1. The spiritual welfare of the people must be seen as the highest aim of human civilization
That people gather together for mutual benefit is an old schoolbook axiom. Whether it is true, as Rousseau and others have declared, that this is the original basis of human society, it is surely one good reason people stay together. And the concept of the “social contract” is to a large extent the underlying principle of modern civilization.
However, just what it is that does benefit the people may be questioned. Contemporary man has directed his institutions as well as much of his individual life’s energy toward the development of material comforts and luxuries, in what he calls “the conquest of Nature.” To be sure, the laws of Nature—survival of the fittest, the very struggle for existence itself—are cruel, and it is truly in the character of man to attempt to reverse or escape them. In a sense, civilization is the leaguing together of men in order to transcend the bonds of Nature.
But a perpetual warfare to subdue the material world, being warfare after all, must keep us in the very bondage we want to avert. The materialist who assumes on the one hand that matter is all-in-all, and on the other that he can rise above the laws of material Nature by conquest, is laboring under an obvious misconception. If nothing lay outside the boundaries of Nature with her harsh strictures, then all attempts to surpass Nature would be patently impossible. And so, the very fact that we wish to conquer matter indicates an unspoken faith in our existence above and beyond it.
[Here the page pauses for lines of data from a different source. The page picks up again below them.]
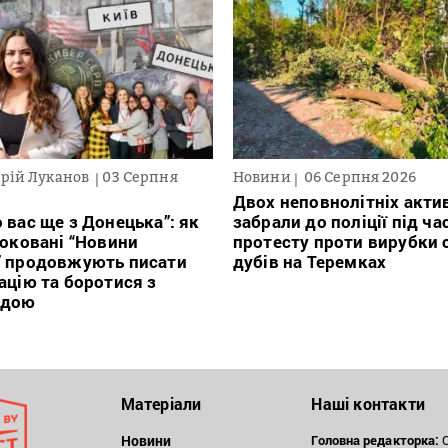
рій Луканов
03 Серпня
Новини
06 Серпня 2026
Двох неповнолітніх актив
 вас ще з Донецька”: як
забрали до поліції під ча
локовані “Новини
протесту проти вирубки 
” продовжують писати
дубів на Теремках
ацію та боротися з
ндою
Матеріали
Наші контакти
Новини
Головна редакторка:
О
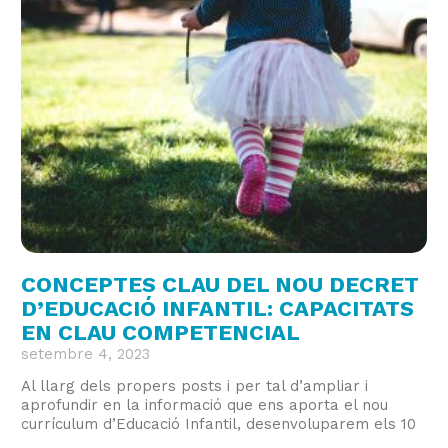
CONCEPTES CLAU DEL NOU DECRET
D’EDUCACIÓ INFANTIL: CAPACITATS
EN CLAU COMPETENCIAL
setembre 4, 2023
Al llarg dels propers posts i per tal d’ampliar i
aprofundir en la informació que ens aporta el nou
currículum d’Educació Infantil, desenvoluparem els 10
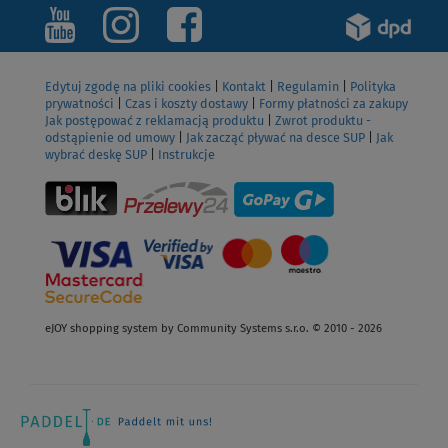
Edytuj zgodę na pliki cookies
|
Kontakt
|
Regulamin
|
Polityka
prywatności
|
Czas i koszty dostawy
|
Formy płatności za zakupy
Jak postępować z reklamacją produktu
|
Zwrot produktu -
odstąpienie od umowy
|
Jak zacząć pływać na desce SUP
|
Jak
wybrać deskę SUP
|
Instrukcje
eJOY shopping system by Community Systems s.r.o. © 2010 - 2026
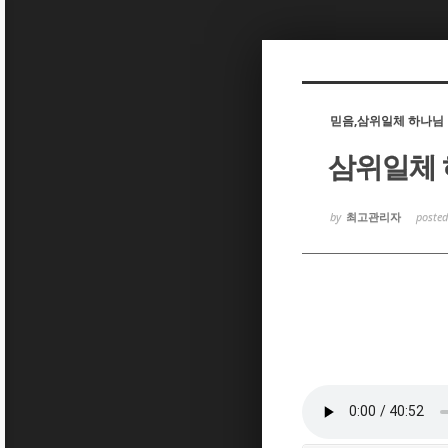
Sketchbook5, 스케치북5
Sketchbook5, 스케치북5
믿음,삼위일체 하나님
삼위일체 
Sketchbook5, 스케치북5
Sketchbook5, 스케치북5
by
최고관리자
poste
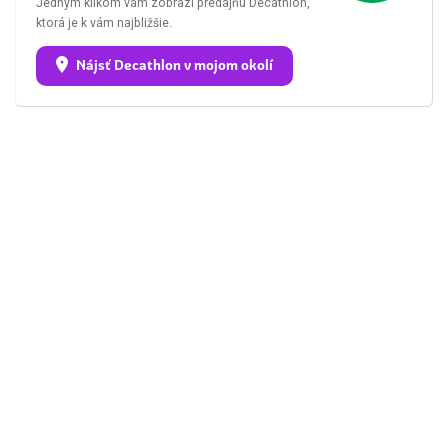
Jedným klikom vám zobrazí predajňu Decathlon,
ktorá je k vám najbližšie.
Nájsť Decathlon v mojom okolí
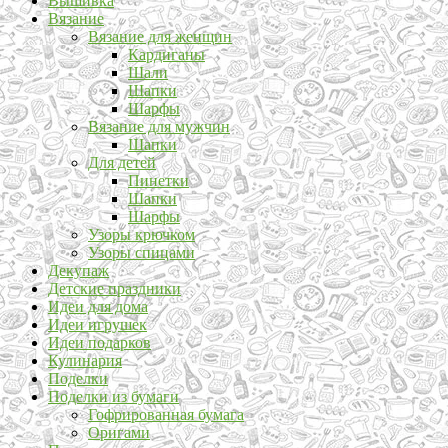
Вышивка
Вязание
Вязание для женщин
Кардиганы
Шали
Шапки
Шарфы
Вязание для мужчин
Шапки
Для детей
Пинетки
Шапки
Шарфы
Узоры крючком
Узоры спицами
Декупаж
Детские праздники
Идеи для дома
Идеи игрушек
Идеи подарков
Кулинария
Поделки
Поделки из бумаги
Гофрированная бумага
Оригами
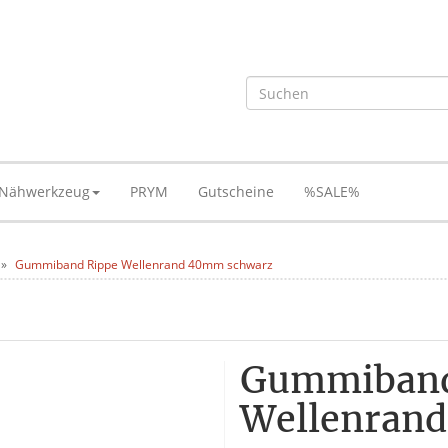
Nähwerkzeug
PRYM
Gutscheine
%SALE%
Gummiband Rippe Wellenrand 40mm schwarz
Gummiband
Wellenran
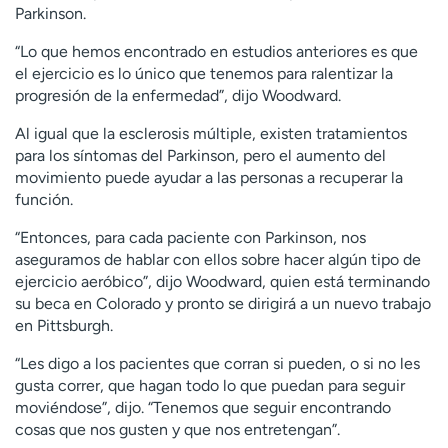
Parkinson.
“Lo que hemos encontrado en estudios anteriores es que
el ejercicio es lo único que tenemos para ralentizar la
progresión de la enfermedad”, dijo Woodward.
Al igual que la esclerosis múltiple, existen tratamientos
para los síntomas del Parkinson, pero el aumento del
movimiento puede ayudar a las personas a recuperar la
función.
“Entonces, para cada paciente con Parkinson, nos
aseguramos de hablar con ellos sobre hacer algún tipo de
ejercicio aeróbico”, dijo Woodward, quien está terminando
su beca en Colorado y pronto se dirigirá a un nuevo trabajo
en Pittsburgh.
“Les digo a los pacientes que corran si pueden, o si no les
gusta correr, que hagan todo lo que puedan para seguir
moviéndose”, dijo. “Tenemos que seguir encontrando
cosas que nos gusten y que nos entretengan”.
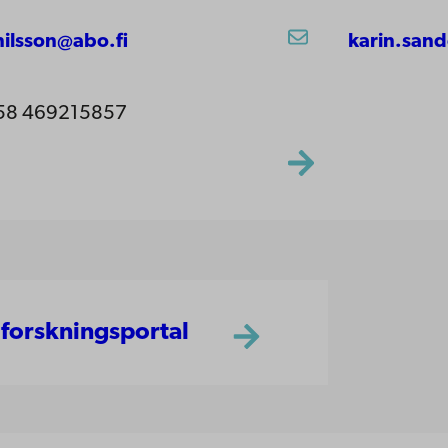
.nilsson@abo.fi
karin.sand
58 469215857
 forskningsportal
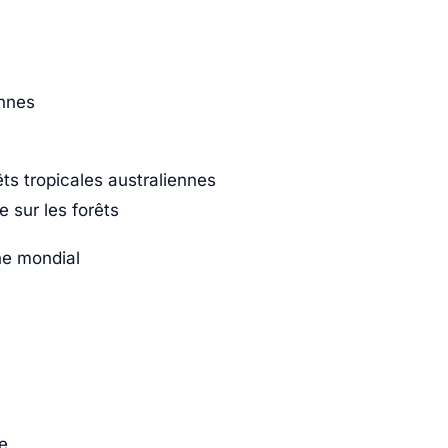
ennes
ts tropicales australiennes
 sur les forêts
ne mondial
e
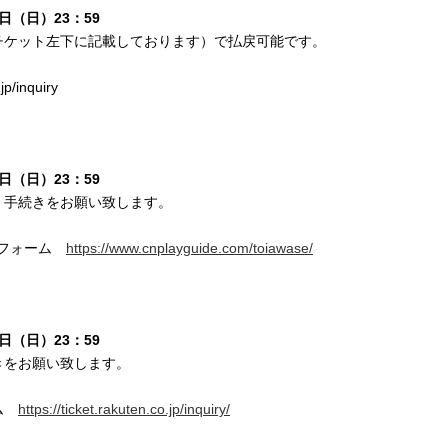
日（日）23：59
チケット左下に記載しております）で払戻可能です。
inquiry
日（日）23：59
、手続きをお願い致します。
せフォーム
https://www.cnplayguide.com/toiawase/
日（日）23：59
きをお願い致します。
ーム
https://ticket.rakuten.co.jp/inquiry/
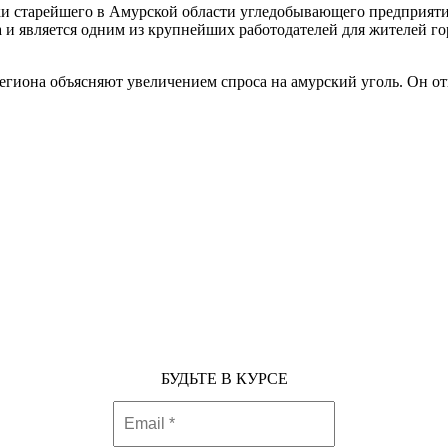
и старейшего в Амурской области угледобывающего предприятия
 и является одним из крупнейших работодателей для жителей го
гиона объясняют увеличением спроса на амурский уголь. Он отг
БУДЬТЕ В КУРСЕ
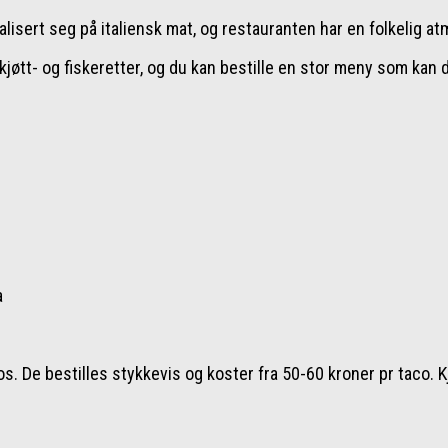
lisert seg på italiensk mat, og restauranten har en folkelig a
 kjøtt- og fiskeretter, og du kan bestille en stor meny som kan 
a
e bestilles stykkevis og koster fra 50-60 kroner pr taco. Kjø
The fact is that man does strive to escape the laws of Nature—to seek a life of eternity and ecstasy which instinct perceives as possible even when reason has rejected its plausibility.
Further, we should face the reality that the gigantic machine complex we now call civilization—being no more than a grotesque, lifeless mockery of the organic world—has not made us content. His Divine Grace A.C. Bhaktivedanta Swami has likened the accomplishments of technological man to zeroes, which take up space on a page but do not have value. Even a million zeroes all added together amount to nothing. It is only when a number—1, for example—is added to the left that the zeroes become substantial. With a numeral 1 before them, of course, a million zeroes add up to quite a lot.
So, in terms of the Swami’s equation, civilization today is not so much a failure as it is unfulfilled. It lacks that 1, and that 1 is found through the understanding that “man does not live by bread alone,” that there are spiritual values which lie outside the scope of Nature, and which are the true values for humanity to live by. That 1 is Krishna, God, the Supreme Spirit.
Given this center of gravity, human civilization is capable of rising to incalculable heights. It is capable of offering real fulfillment to its members, on the platform of spiritual—that is to say, eternal and blissful—consciousness, in the love of God.